Ethylene response factor SlERF.D6 promotes ripening in part through transcription factors SlDEAR2 and SlTCP12

Yao Chen, Xin Wang, Vincent Colantonio, Zhuo Gao, Yangang Pei, Tara Fish, Jie Ye, Lance Courtney, Theodore W. Thannhauser, Zhibiao Ye, Yongsheng Liu, Zhangjun Fei , Mingchun Liu, and James J. Giovannoni

PNAS; February 10, 2025; 122 (7) e2405894122

https://doi.org/10.1073/pnas.2405894122

Significance

A tomato ETHYLENE RESPONSE FACTOR gene, SlERF.D6, encodes a positive and primary regulator of tomato fruit ripening, influencing all measured ripening changes and numerous corresponding known genes contributing to ripening phenotypes with evidence for effects via a cascade of multiple transcription factors (TFs). Based on our results, the proposed SlERF.D6 ripening regulatory module was positioned in the context of known ripening regulators including ethylene and previously described essential ripening TFs.

Abstract

Ripening is crucial for the development of fleshy fruits that release their seeds following consumption by frugivores and are important contributors to human health and nutritional security. Many genetic ripening regulators have been identified, especially in the model system tomato, yet more remain to be discovered and integrated into comprehensive regulatory models. Most tomato ripening genes have been studied in pericarp tissue, though recent evidence indicates that locule tissue is a site of early ripening-gene activities. Here, we identified and functionally characterized an Ethylene Response Factor (ERF) gene, SlERF.D6, by investigating tomato transcriptome data throughout plant development, emphasizing genes elevated in the locule during fruit development and ripening. SlERF.D6 loss-of-function mutants resulting from CRISPR/Cas9 gene editing delayed ripening initiation and carotenoid accumulation in both pericarp and locule tissues. Transcriptome analysis of lines altered in SlERF.D6 expression revealed multiple classes of altered genes including ripening regulators, in addition to carotenoid, cell wall, and ethylene pathway genes, suggesting comprehensive ripening control. Distinct regulatory patterns in pericarp versus locule tissues were observed, indicating tissue-specific activity of this transcription factor (TF). Analysis of SlERF.D6 interaction with target promoters revealed an APETALA 2/ETHYLENE RESPONSE FACTOR (AP2/ERF) TF (SlDEAR2) as a target of SlERF.D6. Furthermore, we show that a third TF gene, SlTCP12, is a target of SlDEAR2, presenting a tricomponent module of ripening control residing in the larger SlERF.D6 regulatory network.
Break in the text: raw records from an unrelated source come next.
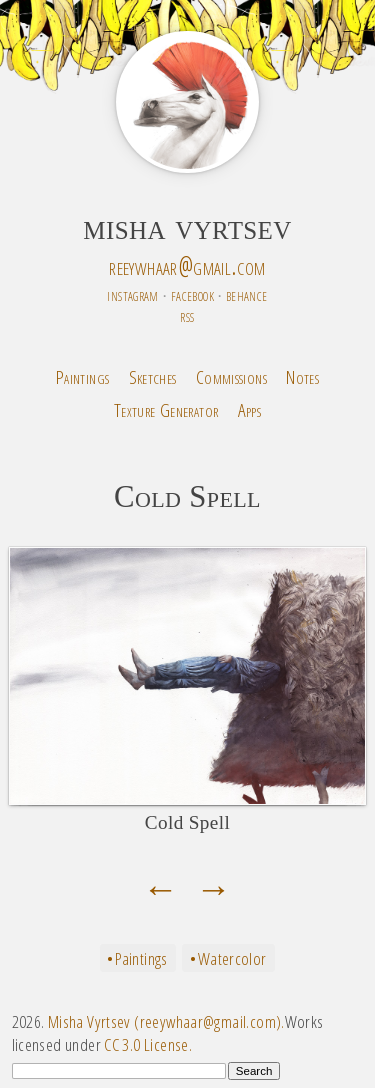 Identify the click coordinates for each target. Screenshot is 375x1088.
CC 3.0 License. (148, 1044)
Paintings (82, 376)
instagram (132, 294)
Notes (302, 376)
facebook (192, 294)
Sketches (153, 376)
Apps (250, 409)
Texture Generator (166, 409)
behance (247, 294)
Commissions (231, 376)
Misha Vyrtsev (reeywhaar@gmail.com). (166, 1021) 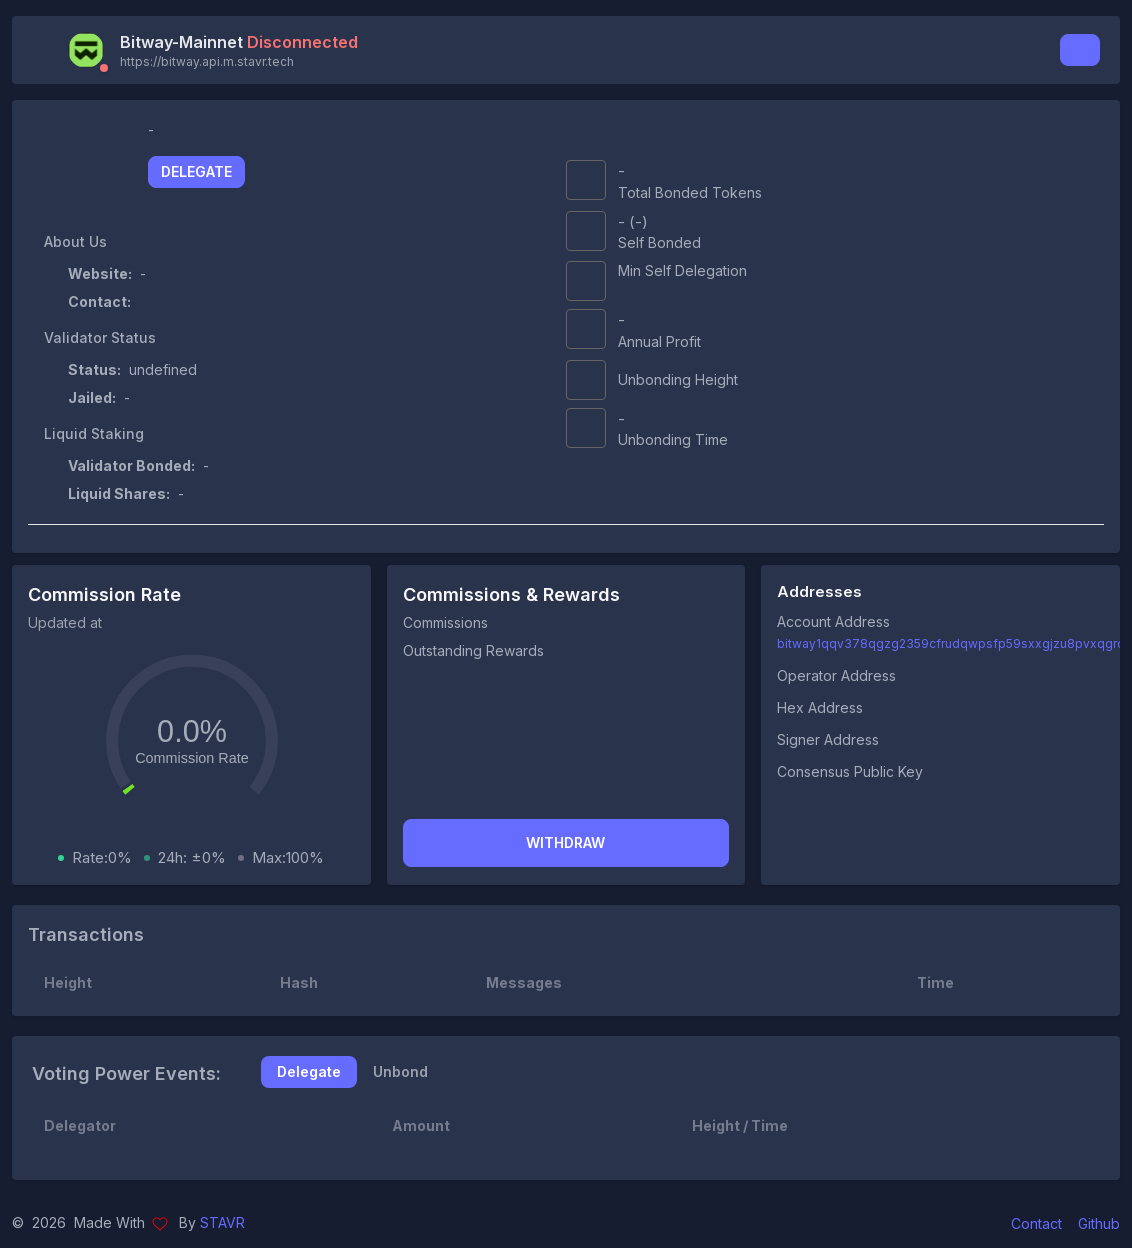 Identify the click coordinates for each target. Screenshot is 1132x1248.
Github (1099, 1223)
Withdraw (565, 842)
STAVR (222, 1222)
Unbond (400, 1071)
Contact (1036, 1223)
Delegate (196, 171) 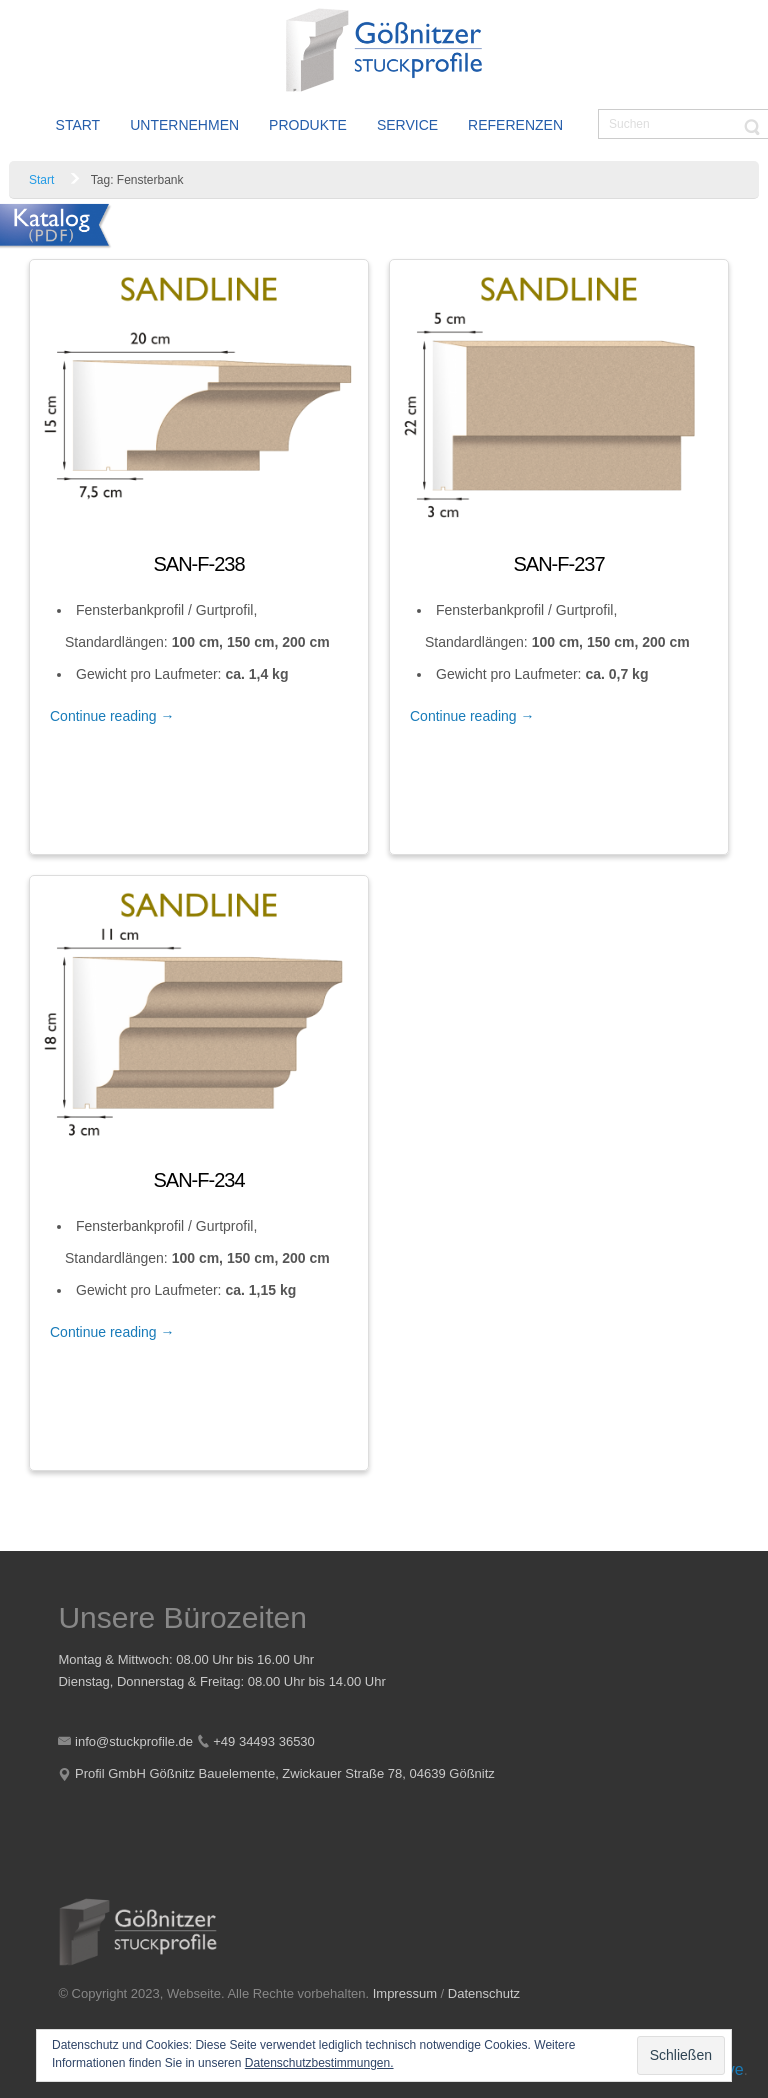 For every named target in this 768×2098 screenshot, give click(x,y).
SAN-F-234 (198, 1180)
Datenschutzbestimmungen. (319, 2063)
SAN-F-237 (558, 564)
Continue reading (112, 716)
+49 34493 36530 (264, 1741)
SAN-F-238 (198, 564)
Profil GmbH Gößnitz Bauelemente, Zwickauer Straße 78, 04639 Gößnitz (285, 1773)
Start (41, 180)
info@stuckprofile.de (134, 1741)
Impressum (405, 1993)
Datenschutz (484, 1993) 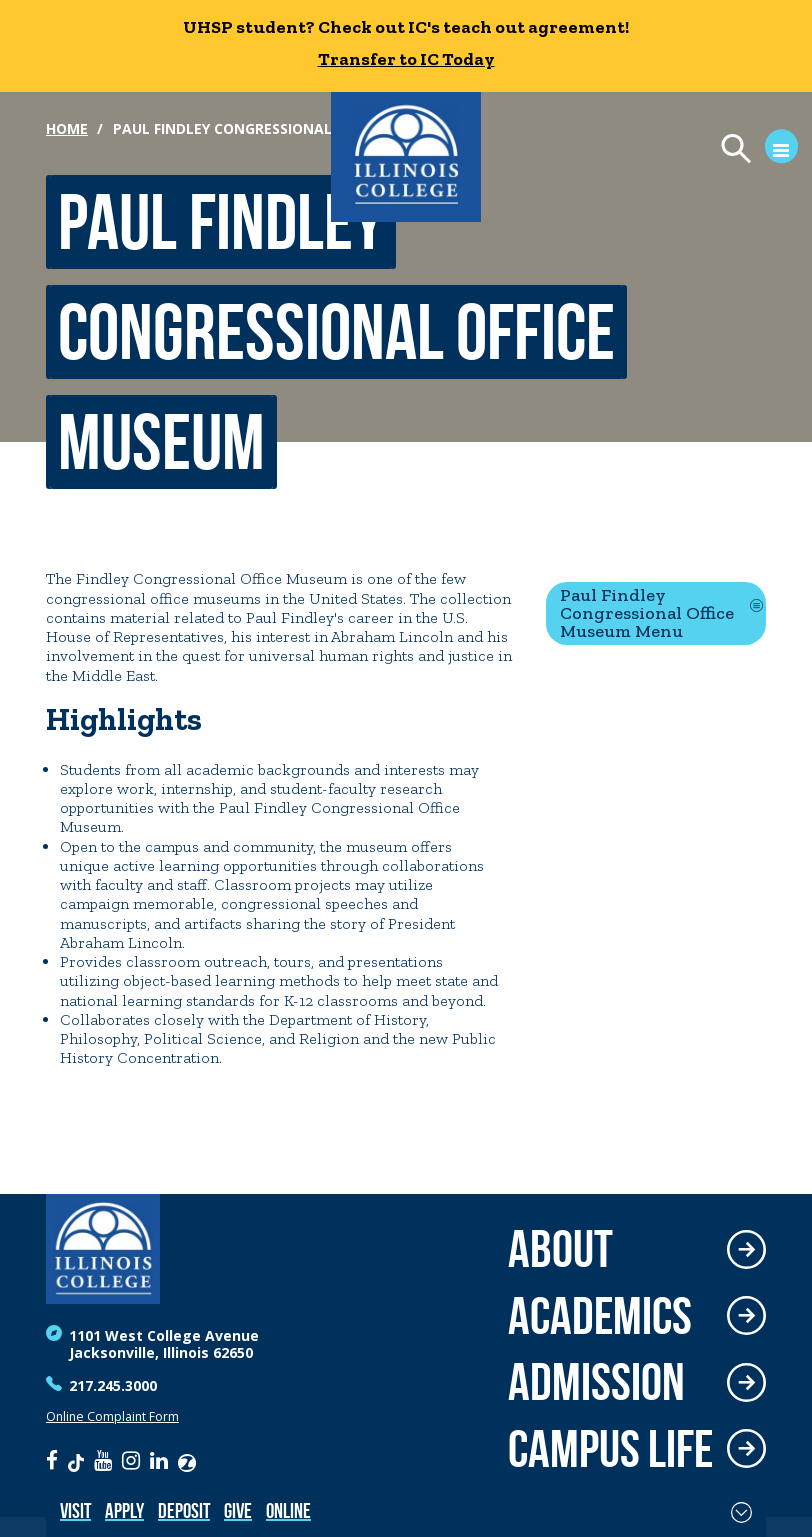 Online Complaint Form (112, 1416)
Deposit (184, 1510)
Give (238, 1510)
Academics (600, 1316)
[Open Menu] (750, 151)
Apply (124, 1510)
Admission (596, 1382)
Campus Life (610, 1449)
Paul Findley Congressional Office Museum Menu (647, 613)
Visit (75, 1510)
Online (288, 1510)
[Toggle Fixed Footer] (741, 1512)
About (560, 1249) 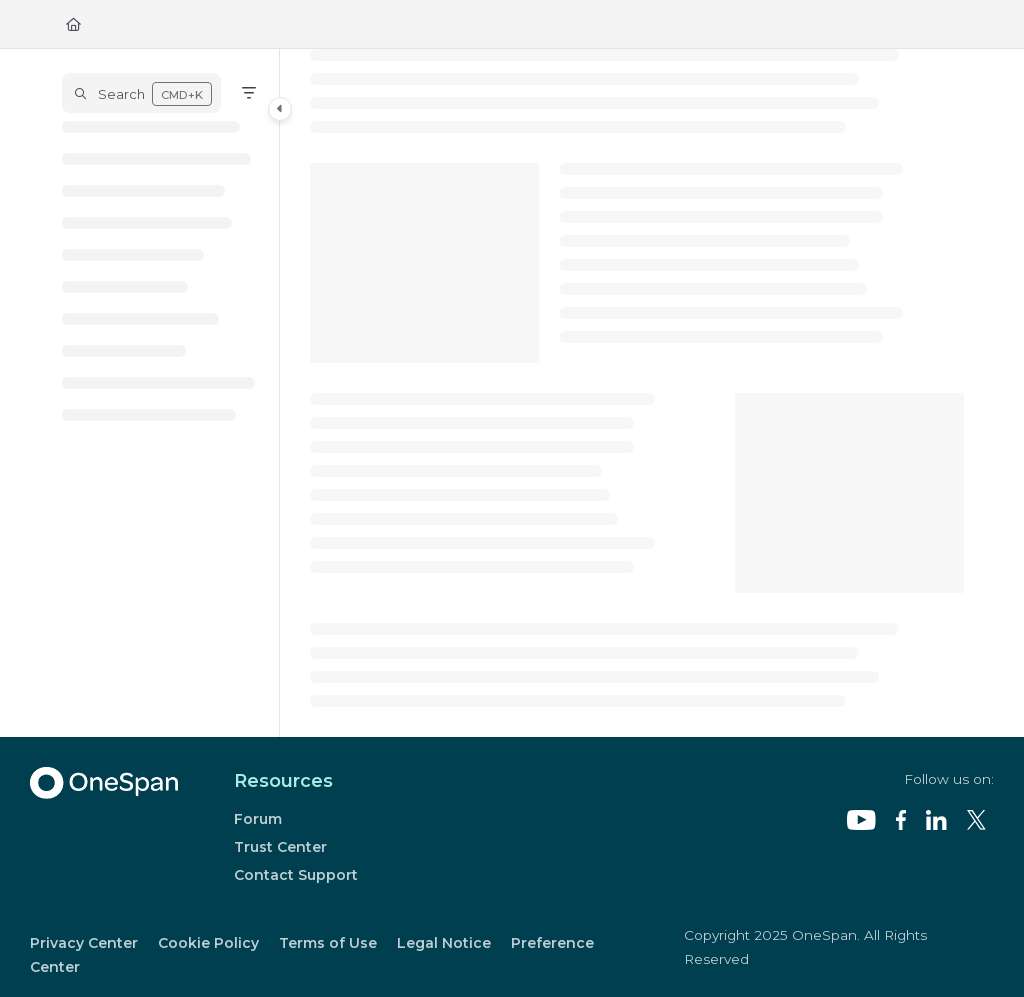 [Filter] (249, 93)
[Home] (73, 24)
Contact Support (296, 875)
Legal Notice (444, 943)
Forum (258, 819)
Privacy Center (84, 943)
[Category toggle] (280, 109)
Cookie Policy (208, 943)
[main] (637, 393)
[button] (141, 93)
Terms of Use (328, 943)
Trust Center (280, 847) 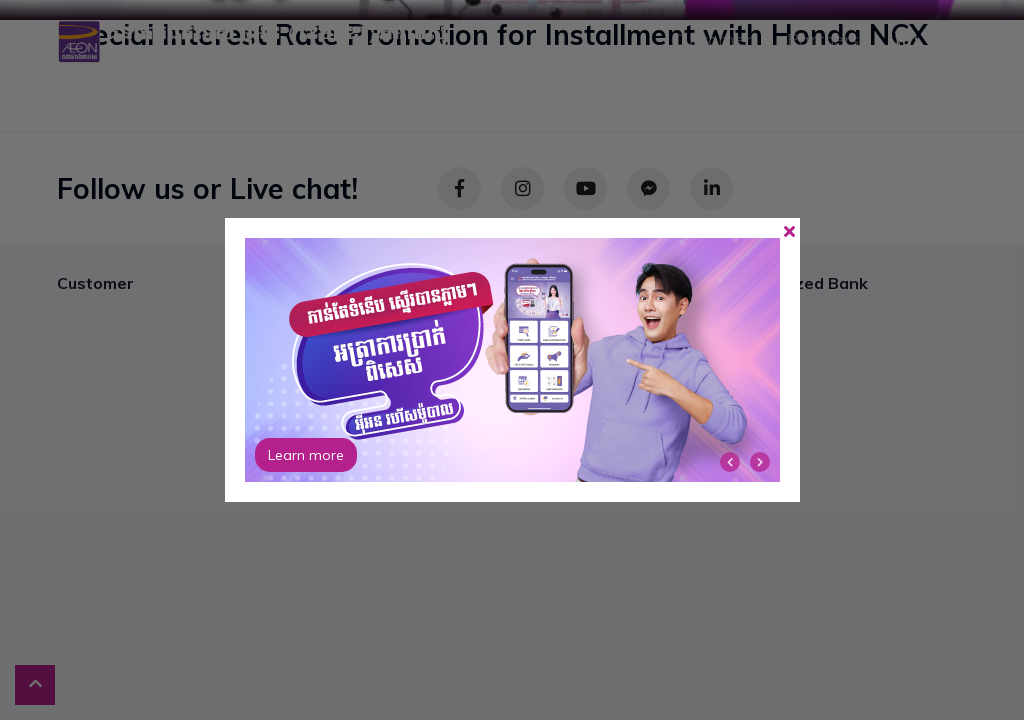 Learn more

See https://www.pnas.org/doi/10.1073/pnas.2405894122

Figure 1:

Images and ripening onset of CRISPR/Cas9 tomato mutants. (A–M) Representative fruit phenotypes of (A) Ailsa Craig WT and edited mutants of 12 TFs at 40 DPA. (B) CR-BLH1, Solyc01g007070; (C) CR-MYC6, Solyc01g102300; (D) CR-bZIP8, Solyc01g104650; (E) CR-WOX14, Solyc02g082670; (F) CR-HZL2, Solyc02g087840; (G) CR-VAH1, Solyc03g113270; (H) CR-ERF.D6, Solyc04g071770; (I) CR-NAC39, Solyc05g007770; (J) CR-HsfA6b, Solyc06g053960; (K) CR-ARR11, Solyc08g077230; (L) CR-ZHD23, Solyc09g065670; (M) CR-JA2, Solyc12g013620. (N) Time from anthesis to the breaker stage of Ailsa Craig WT (AC) and edited mutants. Statistical significance was determined by Student’s t test: *0.01 < P < 0.05; ***P < 0.001. Error bars indicate SE.